2. Systematic Sampling

Members are selected at regular intervals from an ordered list (e.g. every 10th person on a register).

  • Advantage: Simple and easy to carry out once you have an ordered list.
  • Disadvantage: Can introduce bias if there is a hidden pattern in the list.

3. Stratified Sampling

The population is divided into groups (strata) based on a characteristic (e.g. age, gender, year group). A random sample is then taken from each group, in proportion to the size of that group in the population.

The number to sample from each stratum is calculated using:

Number from stratum = (number in stratum / total population) x sample size

Worked Example

A school has the following students:

Year Group Number of Students
Year 7 180
Year 8 160
Year 9 200
Year 10 150
Year 11 110
Total 800

A stratified sample of 80 students is needed.

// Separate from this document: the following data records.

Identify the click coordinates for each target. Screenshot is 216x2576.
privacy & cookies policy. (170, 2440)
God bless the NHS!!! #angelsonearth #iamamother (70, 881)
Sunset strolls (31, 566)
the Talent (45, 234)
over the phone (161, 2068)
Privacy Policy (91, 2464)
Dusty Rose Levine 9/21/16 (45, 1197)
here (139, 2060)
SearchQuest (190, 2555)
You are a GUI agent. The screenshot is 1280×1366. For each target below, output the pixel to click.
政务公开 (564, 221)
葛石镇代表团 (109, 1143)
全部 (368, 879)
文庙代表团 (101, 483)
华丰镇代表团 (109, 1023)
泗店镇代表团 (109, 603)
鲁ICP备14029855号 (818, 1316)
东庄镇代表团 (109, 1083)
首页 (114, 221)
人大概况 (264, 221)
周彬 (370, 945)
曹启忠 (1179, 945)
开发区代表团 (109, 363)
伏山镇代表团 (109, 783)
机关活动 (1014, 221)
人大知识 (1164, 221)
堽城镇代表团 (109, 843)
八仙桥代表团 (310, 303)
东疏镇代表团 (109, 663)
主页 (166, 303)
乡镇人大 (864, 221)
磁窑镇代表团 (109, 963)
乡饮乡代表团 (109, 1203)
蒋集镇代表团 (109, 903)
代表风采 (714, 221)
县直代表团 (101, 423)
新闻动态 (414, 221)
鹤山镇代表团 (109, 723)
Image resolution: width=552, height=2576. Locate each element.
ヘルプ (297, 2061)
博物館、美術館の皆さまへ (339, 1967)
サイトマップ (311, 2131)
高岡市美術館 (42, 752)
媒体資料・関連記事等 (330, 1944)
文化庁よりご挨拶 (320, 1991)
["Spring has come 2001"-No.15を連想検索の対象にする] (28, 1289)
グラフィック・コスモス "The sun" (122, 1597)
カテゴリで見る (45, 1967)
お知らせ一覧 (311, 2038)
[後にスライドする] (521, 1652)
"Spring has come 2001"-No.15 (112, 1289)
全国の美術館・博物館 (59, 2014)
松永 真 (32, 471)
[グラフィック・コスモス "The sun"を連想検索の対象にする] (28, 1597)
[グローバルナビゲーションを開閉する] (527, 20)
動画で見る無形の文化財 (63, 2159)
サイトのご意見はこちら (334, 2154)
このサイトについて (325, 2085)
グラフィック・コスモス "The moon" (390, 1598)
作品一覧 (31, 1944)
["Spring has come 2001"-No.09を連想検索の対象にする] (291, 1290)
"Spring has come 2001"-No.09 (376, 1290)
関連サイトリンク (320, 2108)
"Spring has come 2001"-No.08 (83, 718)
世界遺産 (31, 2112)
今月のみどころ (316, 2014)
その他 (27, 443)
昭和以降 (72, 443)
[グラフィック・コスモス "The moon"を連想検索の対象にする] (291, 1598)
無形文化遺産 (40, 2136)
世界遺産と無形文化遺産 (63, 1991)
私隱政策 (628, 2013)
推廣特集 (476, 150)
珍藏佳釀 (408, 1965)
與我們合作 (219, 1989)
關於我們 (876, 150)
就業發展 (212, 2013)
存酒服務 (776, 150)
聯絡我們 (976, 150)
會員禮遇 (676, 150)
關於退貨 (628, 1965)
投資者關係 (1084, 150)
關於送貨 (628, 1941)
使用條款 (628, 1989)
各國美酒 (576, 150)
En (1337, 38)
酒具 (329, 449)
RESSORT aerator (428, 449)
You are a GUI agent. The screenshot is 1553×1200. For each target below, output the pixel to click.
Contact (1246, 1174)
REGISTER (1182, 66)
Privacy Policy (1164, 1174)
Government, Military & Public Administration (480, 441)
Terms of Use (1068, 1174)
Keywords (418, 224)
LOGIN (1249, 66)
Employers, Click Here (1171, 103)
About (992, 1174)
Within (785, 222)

Year 7: (180 / 800) x 80 = 18 students

Year 8: (160 / 800) x 80 = 16 students

Year 9: (200 / 800) x 80 = 20 students

Year 10: (150 / 800) x 80 = 15 students

Year 11: (110 / 800) x 80 = 11 students

Check: 18 + 16 + 20 + 15 + 11 = 80 (correct)

  • Advantage: Proportionally representative of each subgroup.
  • Disadvantage: Requires prior knowledge of the population's characteristics.

4. Quota Sampling

The researcher decides how many people from each group to include (sets a quota) and then selects people until each quota is filled. Unlike stratified sampling, the selection within each group is not random.

  • Advantage: Quick and cheap; no complete list of population needed.
  • Disadvantage: The researcher chooses who to include, which introduces bias.

5. Convenience (Opportunity) Sampling

The researcher simply surveys whoever is easiest to reach or most readily available.

  • Advantage: Quick, easy, and cheap.
  • Disadvantage: Very likely to be biased and unrepresentative.

Exam Tip: In AQA exams, stratified sampling calculation questions are very common. Always show the fraction (stratum size / total population) multiplied by the sample size. Round to the nearest whole number if necessary, and always check that your values add up to the required sample size.


Bias in Data Collection

Bias occurs when a sample does not fairly represent the population, leading to misleading results.

Common sources of bias include:

  • Selection bias — certain groups are excluded (e.g. surveying only students who stay after school).
  • Question bias — leading or confusing questions push respondents towards a particular answer.
  • Response bias — people may lie or exaggerate (e.g. about exercise habits).
  • Non-response bias — certain types of people may not respond to a survey, skewing the results.
  • Timing bias — collecting data at a particular time may miss certain groups (e.g. surveying a high street at 10 am on a weekday misses people who work).
graph TD
    A[Sources of Bias] --> B[Selection Bias]
    A --> C[Question Bias]
    A --> D[Response Bias]
    A --> E[Non-response Bias]
    A --> F[Timing Bias]
    B --> B1[Certain groups excluded from sample]
    C --> C1[Leading or confusing questions]
    D --> D1[People lie or exaggerate answers]
    E --> E1[Some groups do not respond]
    F --> F1[Data collected at unrepresentative time]

Summary

  • Data can be qualitative (descriptive) or quantitative (numerical).
  • Quantitative data is either discrete (counted) or continuous (measured).
  • Primary data is collected first-hand; secondary data comes from existing sources.
  • A sample is a subset of the population; it should be representative and unbiased.
  • Key sampling methods: random, systematic, stratified, quota, and convenience.
  • Stratified sampling requires a proportional calculation for each stratum.
  • Bias can arise from poor sampling, leading questions, or unrepresentative timing.

Exam Tip: When asked to suggest improvements to a data collection method, always consider whether the sample is large enough, whether it is representative, and whether any groups have been excluded. Mentioning specific sources of bias will gain you marks.